Records from a dataset
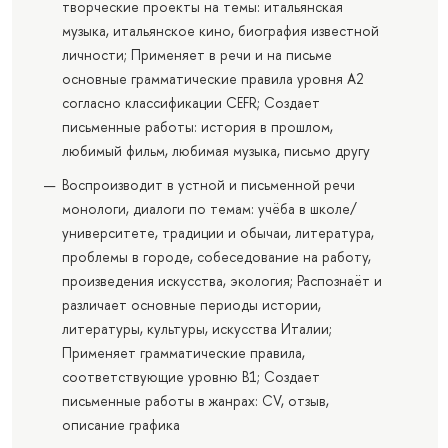
творческие проекты на темы: итальянская
музыка, итальянское кино, биография известной
личности; Применяет в речи и на письме
основные грамматические правила уровня A2
согласно классификации CEFR; Создает
письменные работы: история в прошлом,
любимый фильм, любимая музыка, письмо другу
Воспроизводит в устной и письменной речи
монологи, диалоги по темам: учёба в школе/
университете, традиции и обычаи, литература,
проблемы в городе, собеседование на работу,
произведения искусства, экология; Распознаёт и
различает основные периоды истории,
литературы, культуры, искусства Италии;
Применяет грамматические правила,
соответствующие уровню B1; Создает
письменные работы в жанрах: CV, отзыв,
описание графика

REQUIREMENT → Find the line that contains "литературы, культуры, искусства Италии;". Write out that line and every line after it through the end of the data, exactly, and nothing else.

SOLUTION FOR THIS EXERCISE →
литературы, культуры, искусства Италии;
Применяет грамматические правила,
соответствующие уровню B1; Создает
письменные работы в жанрах: CV, отзыв,
описание графика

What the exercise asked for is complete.